4 réactions au sujet de « Nucléaire VS renouvelables, les faux débats de l’énergie »

  1. “Mais notre vie sera beaucoup plus essentialisée et bien moins superficielle qu’aujourd’hui”
    Je ne suis pas d’accord avec cette affirmation, ce n’est qu’un point de vue subjectif. Comme une justification pour accepter la futur situation.
    De mon point de vue, l’effondrement est une notion pour les historiens, se sont les historiens du futur qui pourront dater le début et la fin de l’effondrement que l’on pressent.
    Nous contemporains, ne subieront que les crises qui émailleront cet effondrement.
    Pour nous et d’autant plus en France cet effondrement sera une longue agonie où différentes forces en oppositions lutteront pour affirmer la prévalence de leurs idées, il y aura des gagnants et des perdants, cette idée est bien expliqué par Laurent Mermet et les gagnants ne seront pas forcément ceux qui ont les idées les plus humanistes.

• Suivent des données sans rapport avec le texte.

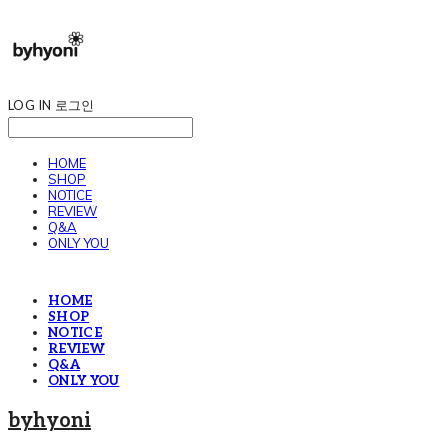
LOG IN
로그인
HOME
SHOP
NOTICE
REVIEW
Q&A
ONLY YOU
HOME
SHOP
NOTICE
REVIEW
Q&A
ONLY YOU
byhyoni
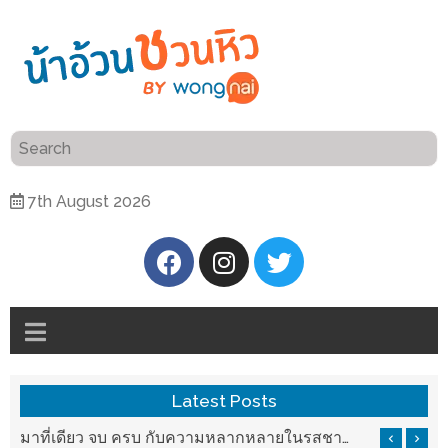
ร้าน
“เป็น
อาหาร
แสน”
แนะนำ
[PR]
7th August 2026
อิ่ม
เลือก
ร้าน
รับ
อาหาร
โชค
ที่
ที่
ต้องการ
โรงแรม
ศิริ
ติดต่อ
ปัน
Latest Posts
น้า
นาฯ
อ้วน
บ ครบ กับความหลากหลายในรสชาติที่นำมาจากทั่วเมืองจีนที่ HAN The Chinese Cuisine
แวะมาชิลยามเย็น กับจุดเช็คอินชมวิวดอยสุเทพสุดฟิน เครื่องดื่มและอาหารครบครันที่ Pool House
เชียงใหม่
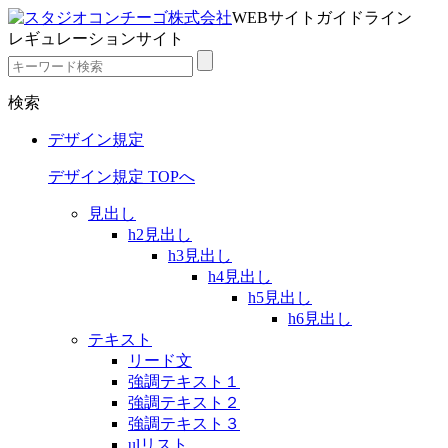
WEBサイトガイドライン
レギュレーションサイト
検索
デザイン規定
デザイン規定 TOPへ
見出し
h2見出し
h3見出し
h4見出し
h5見出し
h6見出し
テキスト
リード文
強調テキスト１
強調テキスト２
強調テキスト３
ulリスト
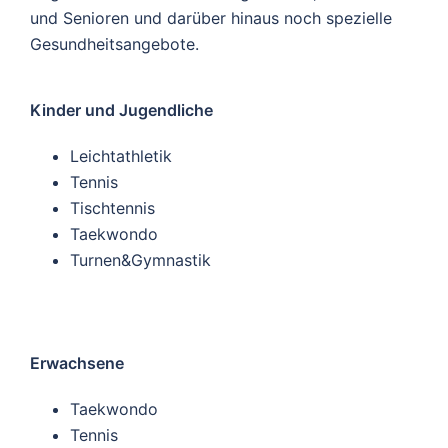
und Senioren und darüber hinaus noch spezielle
Gesundheitsangebote.
Kinder und Jugendliche
Leichtathletik
Tennis
Tischtennis
Taekwondo
Turnen&Gymnastik
Erwachsene
Taekwondo
Tennis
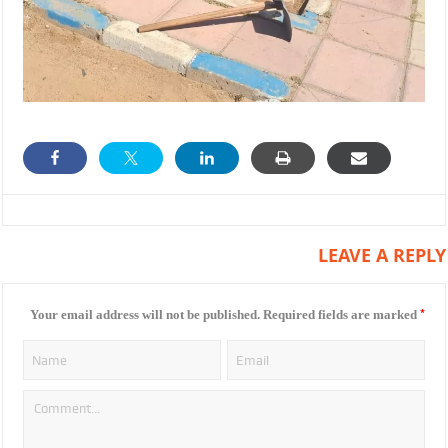
LEAVE A REPLY
*
Your email address will not be published.
Required fields are marked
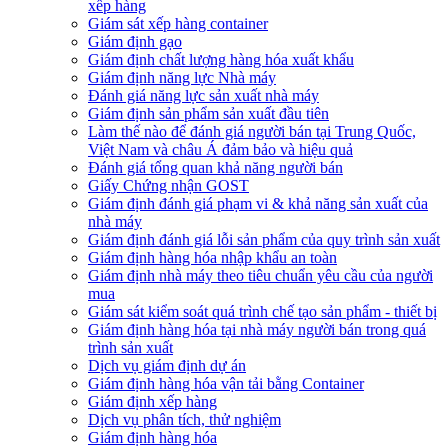
xếp hàng
Giám sát xếp hàng container
Giám định gạo
Giám định chất lượng hàng hóa xuất khẩu
Giám định năng lực Nhà máy
Đánh giá năng lực sản xuất nhà máy
Giám định sản phẩm sản xuất đầu tiên
Làm thế nào để đánh giá người bán tại Trung Quốc,
Việt Nam và châu Á đảm bảo và hiệu quả
Đánh giá tổng quan khả năng người bán
Giấy Chứng nhận GOST
Giám định đánh giá phạm vi & khả năng sản xuất của
nhà máy
Giám định đánh giá lỗi sản phẩm của quy trình sản xuất
Giám định hàng hóa nhập khẩu an toàn
Giám định nhà máy theo tiêu chuẩn yêu cầu của người
mua
Giám sát kiểm soát quá trình chế tạo sản phẩm - thiết bị
Giám định hàng hóa tại nhà máy người bán trong quá
trình sản xuất
Dịch vụ giám định dự án
Giám định hàng hóa vận tải bằng Container
Giám định xếp hàng
Dịch vụ phân tích, thử nghiệm
Giám định hàng hóa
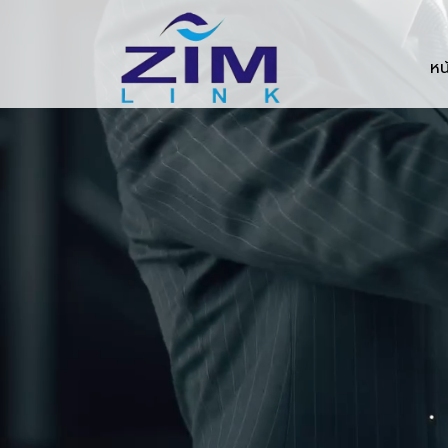
Zimlink.co.th
หน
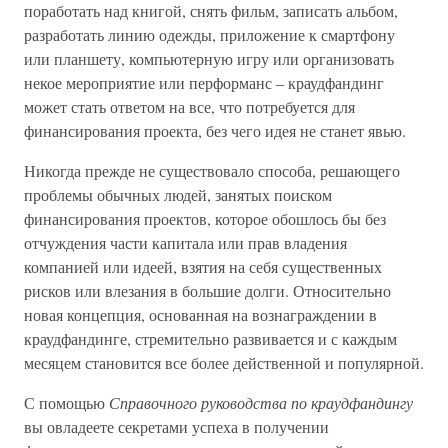
поработать над книгой, снять фильм, записать альбом,
разработать линию одежды, приложение к смартфону
или планшету, компьютерную игру или организовать
некое мероприятие или перформанс – краудфандинг
может стать ответом на все, что потребуется для
финансирования проекта, без чего идея не станет явью.
Никогда прежде не существовало способа, решающего
проблемы обычных людей, занятых поиском
финансирования проектов, которое обошлось бы без
отчуждения части капитала или прав владения
компанией или идеей, взятия на себя существенных
рисков или влезания в большие долги. Относительно
новая концепция, основанная на вознаграждении в
краудфандинге, стремительно развивается и с каждым
месяцем становится все более действенной и популярной.
С помощью
Справочного руководства по краудфандингу
вы овладеете секретами успеха в получении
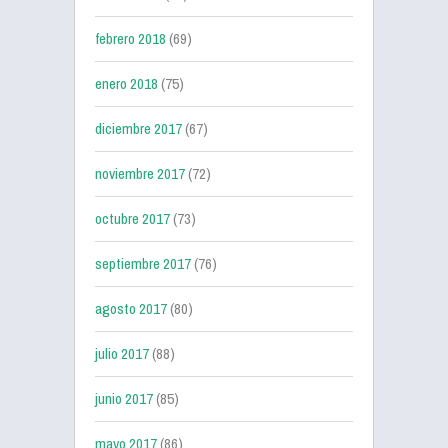
febrero 2018
(69)
enero 2018
(75)
diciembre 2017
(67)
noviembre 2017
(72)
octubre 2017
(73)
septiembre 2017
(76)
agosto 2017
(80)
julio 2017
(88)
junio 2017
(85)
mayo 2017
(86)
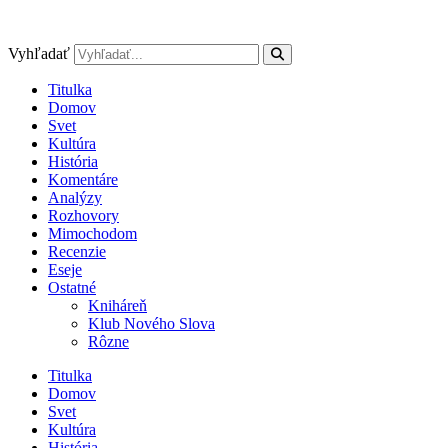
Preskočiť
na
obsah
Vyhľadať
Titulka
Domov
Svet
Kultúra
História
Komentáre
Analýzy
Rozhovory
Mimochodom
Recenzie
Eseje
Ostatné
Kniháreň
Klub Nového Slova
Rôzne
Titulka
Domov
Svet
Kultúra
História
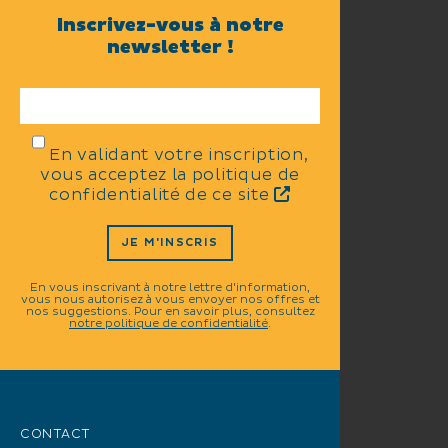
Inscrivez-vous à notre
newsletter !
En validant votre inscription,
vous acceptez la politique de
confidentialité de ce site
JE M'INSCRIS
En vous inscrivant à notre lettre d'information,
vous nous autorisez à vous envoyer nos offres et
nos suggestions. Pour en savoir plus, consultez
notre politique de confidentialité
.
CONTACT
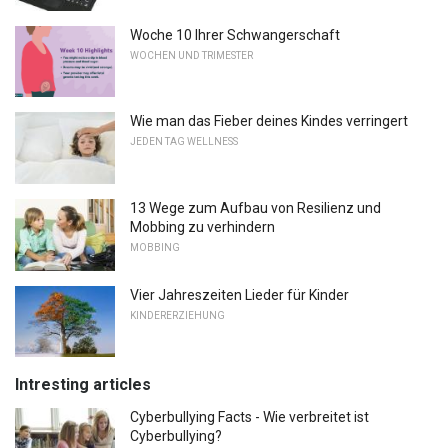
Woche 10 Ihrer Schwangerschaft
WOCHEN UND TRIMESTER
Wie man das Fieber deines Kindes verringert
JEDEN TAG WELLNESS
13 Wege zum Aufbau von Resilienz und
Mobbing zu verhindern
MOBBING
Vier Jahreszeiten Lieder für Kinder
KINDERERZIEHUNG
Intresting articles
Cyberbullying Facts - Wie verbreitet ist
Cyberbullying?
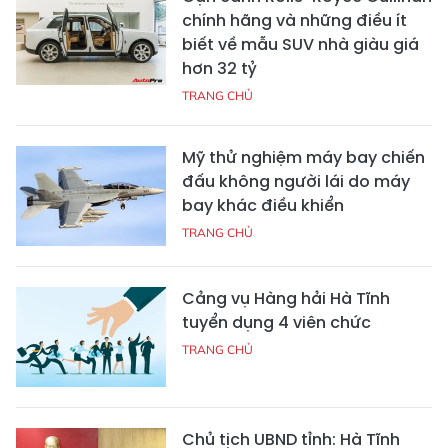
chính hãng và những điều ít
biết về mẫu SUV nhà giàu giá
hơn 32 tỷ
TRANG CHỦ
Mỹ thử nghiệm máy bay chiến
đấu không người lái do máy
bay khác điều khiển
TRANG CHỦ
Cảng vụ Hàng hải Hà Tĩnh
tuyển dụng 4 viên chức
TRANG CHỦ
Chủ tịch UBND tỉnh: Hà Tĩnh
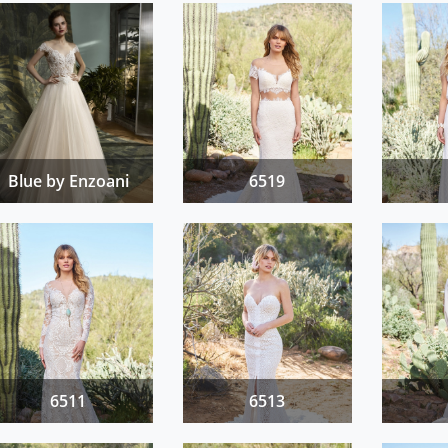
Blue by Enzoani
6519
6511
6513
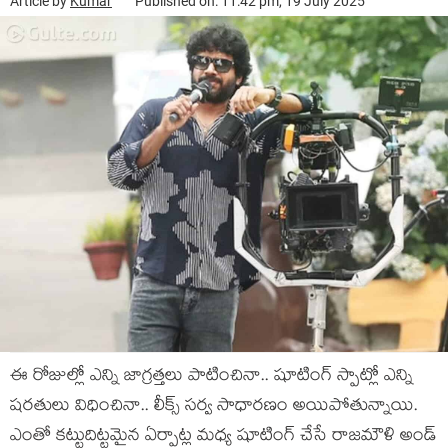
Article by
Kumar
Published on: 11:42 pm, 19 July 2025
ఈ రోజుల్లో ఎన్ని జాగ్రత్తలు పాటించినా.. షూటింగ్ స్పాట్లో ఎన్ని
షరతులు విధించినా.. లీక్స్ సర్వ సాధారణం అయిపోతున్నాయి.
ఎంతో కట్టుదిట్టమైన ఏర్పాట్ల మధ్య షూటింగ్ చేసే రాజమౌళి అండ్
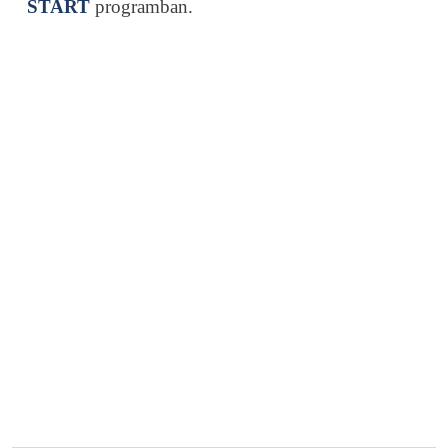
START
programban.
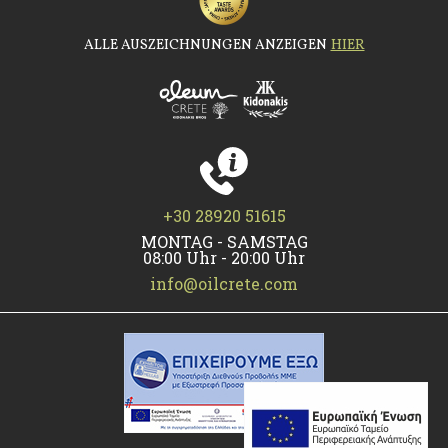
ALLE AUSZEICHNUNGEN ANZEIGEN
HIER
+30 28920 51615
MONTAG - SAMSTAG
08:00 Uhr - 20:00 Uhr
info@oilcrete.com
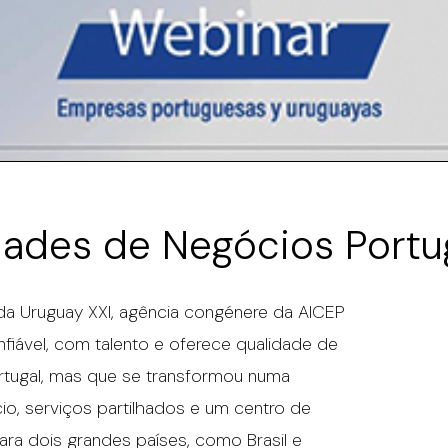
ades de Negócios Portug
 da Uruguay XXI, agência congénere da AICEP
nfiável, com talento e oferece qualidade de
rtugal, mas que se transformou numa
o, serviços partilhados e um centro de
para dois grandes países, como Brasil e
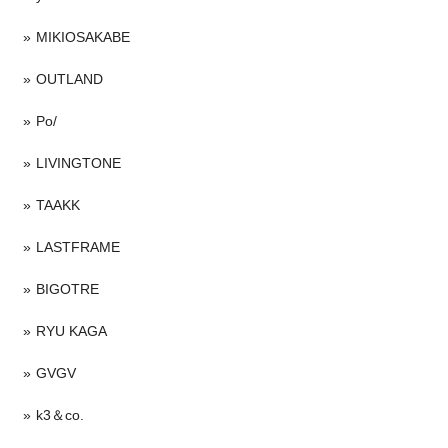
MIKIOSAKABE
OUTLAND
Po/
LIVINGTONE
TAAKK
LASTFRAME
BIGOTRE
RYU KAGA
GVGV
k3＆co.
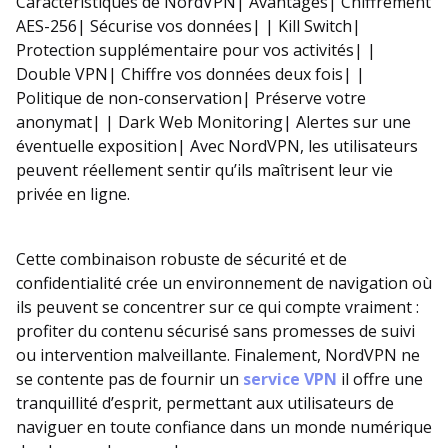
Caractéristiques de NordVPN| Avantages| Chiffrement
AES-256| Sécurise vos données| | Kill Switch|
Protection supplémentaire pour vos activités| |
Double VPN| Chiffre vos données deux fois| |
Politique de non-conservation| Préserve votre
anonymat| | Dark Web Monitoring| Alertes sur une
éventuelle exposition| Avec NordVPN, les utilisateurs
peuvent réellement sentir qu’ils maîtrisent leur vie
privée en ligne.
Cette combinaison robuste de sécurité et de
confidentialité crée un environnement de navigation où
ils peuvent se concentrer sur ce qui compte vraiment :
profiter du contenu sécurisé sans promesses de suivi
ou intervention malveillante. Finalement, NordVPN ne
se contente pas de fournir un
service VPN
il offre une
tranquillité d’esprit, permettant aux utilisateurs de
naviguer en toute confiance dans un monde numérique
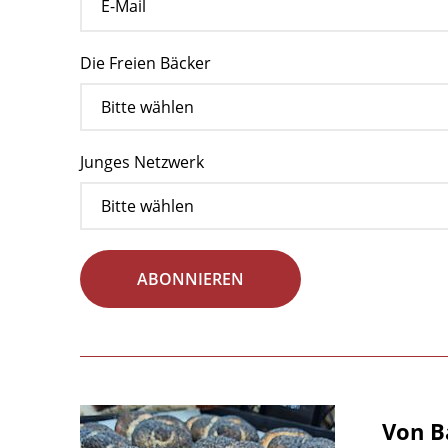
Die Freien Bäcker
Junges Netzwerk
ABONNIEREN
Von B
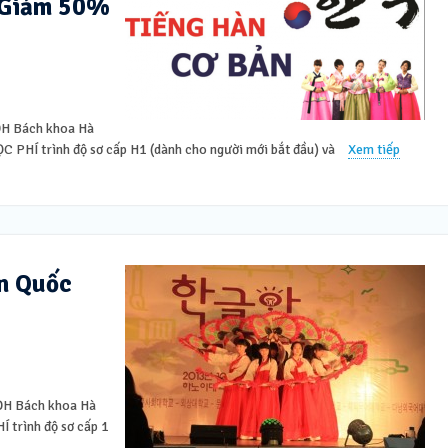
 Giảm 50%
 ĐH Bách khoa Hà
 PHÍ trình độ sơ cấp H1 (dành cho người mới bắt đầu) và
Xem tiếp
àn Quốc
 ĐH Bách khoa Hà
 trình độ sơ cấp 1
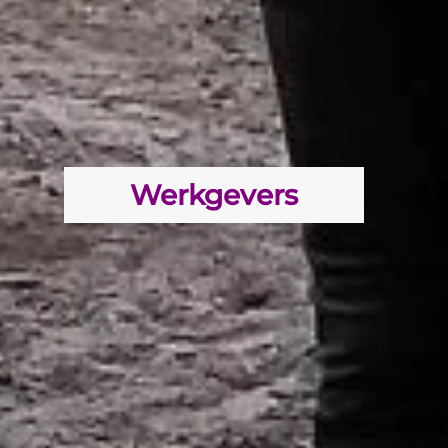
Werkgevers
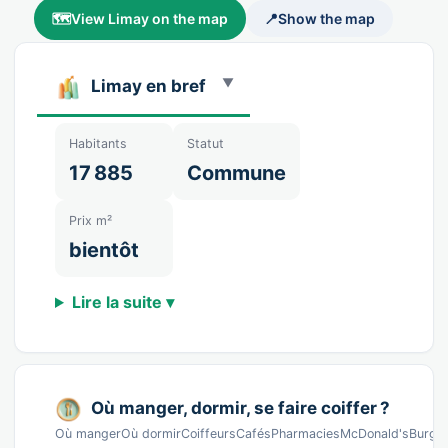
🗺️
View Limay on the map
📍
Show the map
Limay en bref
Habitants
Statut
17 885
Commune
Prix m²
bientôt
Lire la suite ▾
Où manger, dormir, se faire coiffer ?
Où mangerOù dormirCoiffeursCafésPharmaciesMcDonald'sBurger · V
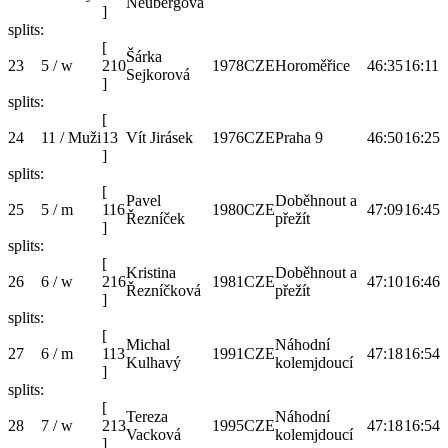
Neubergová
]
splits:
[
Šárka
23
5 / w
210
1978
CZE
Horoměřice
46:35
16:11
Sejkorová
]
splits:
[
24
11 / Muži
13
Vít Jirásek
1976
CZE
Praha 9
46:50
16:25
]
splits:
[
Pavel
Doběhnout a
25
5 / m
116
1980
CZE
47:09
16:45
Řezníček
přežít
]
splits:
[
Kristina
Doběhnout a
26
6 / w
216
1981
CZE
47:10
16:46
Řezníčková
přežít
]
splits:
[
Michal
Náhodní
27
6 / m
113
1991
CZE
47:18
16:54
Kulhavý
kolemjdoucí
]
splits:
[
Tereza
Náhodní
28
7 / w
213
1995
CZE
47:18
16:54
Vacková
kolemjdoucí
]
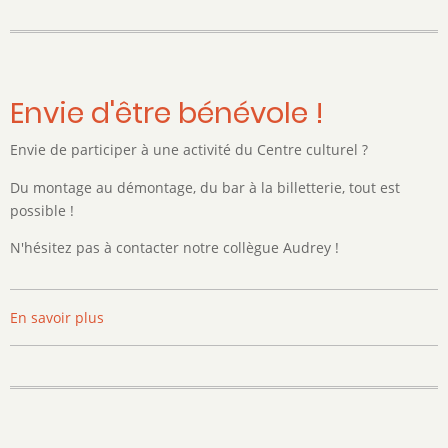
Fund
au
Django
Jazz
!
Envie d'être bénévole !
Envie de participer à une activité du Centre culturel ?
Du montage au démontage, du bar à la billetterie, tout est
possible !
N'hésitez pas à contacter notre collègue Audrey !
En savoir plus
sur
Envie
d'être
bénévole
!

    1. Faut qu’on se mette d’accord sur ce que l’on entend par cette vie post-effondrement. Si on regarde l’ensemble des sociétés qui ne dépendent pas de l’énergie fossile pour leur économie, je pense, bien que ça peut rester dans le domaine du subjectif pour beaucoup, que leur vie est largement moins superficielle que la notre. Dans le sens où leurs préoccupations sont bien plus proches des choses importantes qui sont essentielles à leur vie ou survie que nous. Je ne me pose pas la question de savoir ce que je vais planter aujourd’hui pour manger demain. Je ne me pose pas la question de savoir Si je vais manger, mais Qu’EST CE QUE je vais manger. Et en regardant tout ce qui s’échange dans l’économie d’hyper consommation… Oui, c’est un mode de vie très superficiel.
      Le sens figuré de superficiel nous donne: Qui n’est ni profond ni essentiel. Je n’avais pas d’autre propos que celui-ci.

  2. “Il faut comprendre par là que si chaque habitant ou entreprise produisait sa propre électricité, nous n’aurions besoins de produire “seulement” 40% de l’énergie électrique créée actuellement.”
    Completement faux, le surplus de production est en partie lié a la deperdition dans le transport longue distance de cette energie mais surtout pour que les utilisateurs ne puissent pas en manquer ! Produire plus pour absorber au cas ou une demande plus importante (et accessoirement faire monter le prix du kilowatt heure)
    De plus l energie nucleaire ne peux pas (poir des raisons techniques) etre modulée a la deamande. Toute cette problematique de manque de rendement (car c est bien de cela qu’il s’agit) vient du fait qu’on arrive pas a stocker l’électricité transportable (courant alternatif). Les solutions existent (barrages hydroliques, les steps etc…) mais ne sont pas suffisement exploitées pour differentes raisons
    https://www.futura-sciences.com/planete/actualites/developpement-durable-stockage-electricite-tour-monde-innovations-70689/

    1. Encore une fois, il faut le prendre en considérant le contexte dans lequel je place la réflexion. Si on parle d’un transfert d’une production complètement décentralisée dans l’organisation actuelle de notre société, vous avez entièrement raison. Ensuite, c’est juste un postulat de départ de réflexion. J’ai même pris le risque d’avancer un chiffre partiellement faux puisque le ratio de 2,54 n’est pas seulement dû à la perte lié au transport mais surtout au faible rendement d’une centrale nucléaire entre sa propre énergie primaire et ce qu’elle produit en énergie exploitable.
      L’énergie nucléaire quand à elle est bien pilotable. Pas au coup de sifflet, mais un article récent de Jancovici a montré que sur certaines périodes, lorsque le prix du KW en Europe est négatif, on peut arrêter les centrales pour stopper leur production quand les STEP sont pleins et qu’on peut anticiper sur des périodes qui durent plusieurs dizaines d’heures.
      Pour ce qui est des solutions exploitables sur les STEPs, et tous les projets qui fleurissent un peu partout, il faut y faire très attention. Et je vous redirige vers les excellentes vidéos du réveilleur qui y a consacré plusieurs vidéos, vraiment très bien faites.